WHAT THE EXERCISE ASKS:
Set down each line of the material that follows, exactly, with no pictures.

DATA SHOWN:
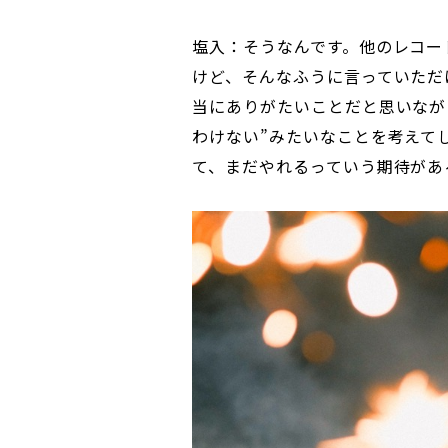
塩入：そうなんです。他のレコー
けど、そんなふうに言っていただ
当にありがたいことだと思いなが
わけない”みたいなことを考えて
て、まだやれるっていう期待があ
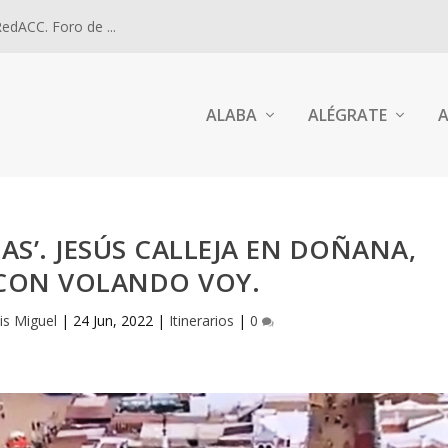
dACC. Foro de ...
ALABA
ALÉGRATE
A
UAS’. JESÚS CALLEJA EN DOÑANA,
 CON VOLANDO VOY.
is Miguel
|
24 Jun, 2022
|
Itinerarios
|
0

EXERCISE OUTPUT:
塩入：そうなんです。他のレコー
けど、そんなふうに言っていただ
当にありがたいことだと思いなが
わけない”みたいなことを考えて
て、まだやれるっていう期待があ
dACC. Foro de ...
ALABA
ALÉGRATE
A
UAS’. JESÚS CALLEJA EN DOÑANA,
 CON VOLANDO VOY.
is Miguel
|
24 Jun, 2022
|
Itinerarios
|
0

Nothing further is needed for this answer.